● What to do
In the following listing, find the lines containing "pour" and report them.

══════════════════════════════

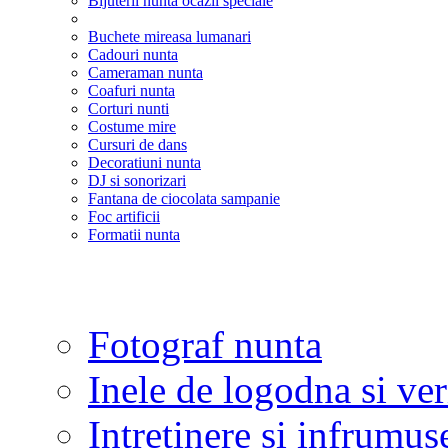
Bijuterii nunta ocazii speciale
Buchete mireasa lumanari
Cadouri nunta
Cameraman nunta
Coafuri nunta
Corturi nunti
Costume mire
Cursuri de dans
Decoratiuni nunta
DJ si sonorizari
Fantana de ciocolata sampanie
Foc artificii
Formatii nunta
Fotograf nunta
Inele de logodna si ve
Intretinere si infrumus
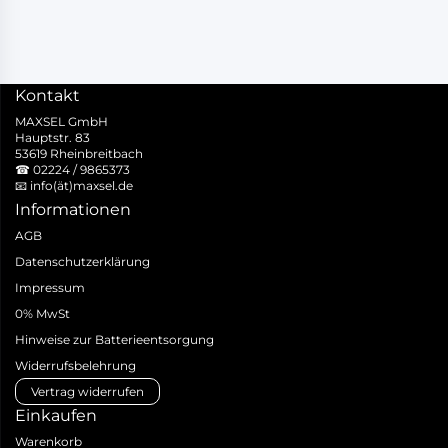
Kontakt
MAXSEL GmbH
Hauptstr. 83
53619 Rheinbreitbach
☎
02224 / 9865373
📧
info(ät)maxsel.de
Informationen
AGB
Datenschutzerklärung
Impressum
0% MwSt
Hinweise zur Batterieentsorgung
Widerrufsbelehrung
Vertrag widerrufen
Einkaufen
Warenkorb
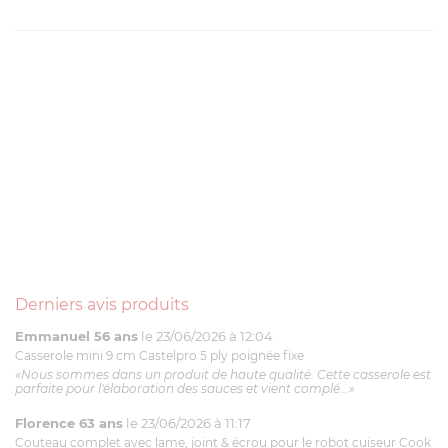
Derniers avis produits
Emmanuel 56 ans
le 23/06/2026 à 12:04
Casserole mini 9 cm Castelpro 5 ply poignée fixe
«Nous sommes dans un produit de haute qualité. Cette casserole est
parfaite pour l'élaboration des sauces et vient complé...»
Florence 63 ans
le 23/06/2026 à 11:17
Couteau complet avec lame, joint & écrou pour le robot cuiseur Cook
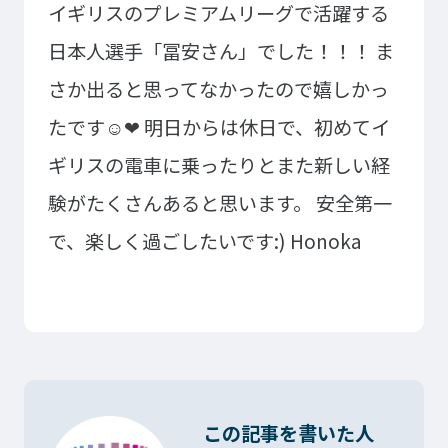
イギリスのプレミアムリーグで活躍する
日本人選手「冨安さん」でした！！！
ま
さか出ると思ってなかったので嬉しかっ
たです☺❤
明日からは休日で、初めてイ
ギリスの電車に乗ったりとまた新しい経
験がたくさんあると思います。
安全第一
で、楽しく過ごしたいです:)
Honoka
この記事を書いた人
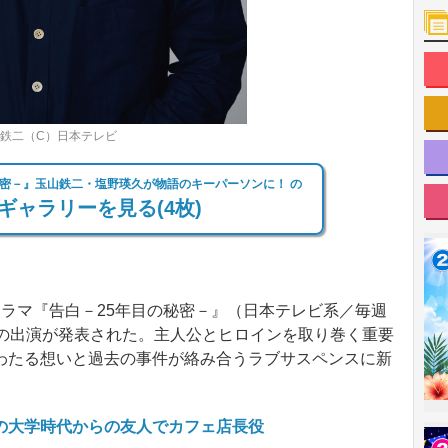
山鉄二（C）日本テレビ
秘密－』玉山鉄二・塩野瑛久が物語のキーパーソンに！ の
ギャラリーを見る(4枚)
ラマ『告白－25年目の秘密－』（日本テレビ系／毎週
久の出演が発表された。主人公とヒロインを取り巻く重要
わたる想いと過去の事件が絡み合うラブサスペンスに新
の大学時代からの友人でカフェ店長役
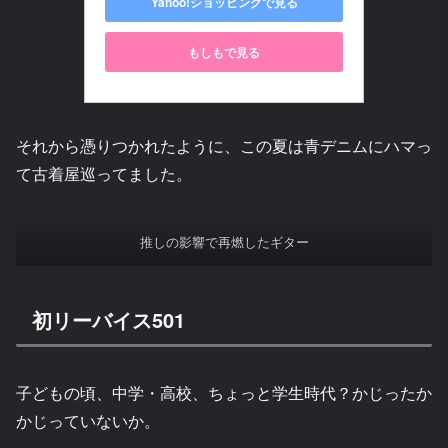
Yahoo!ショッピングで見る
もしもで見る
それから憑りつかれたように、この夏は青デニムにハマっ
て古着屋巡ってました。
推しの影響で再燃したギター
初リーバイス501
子どもの頃、中学・高校、ちょっと学生時代？かじったか
かじっていないか。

══════════════════════════════

● Answer section
parfaite pour l'élaboration des sauces et vient complé...»
Couteau complet avec lame, joint & écrou pour le robot cuiseur Cook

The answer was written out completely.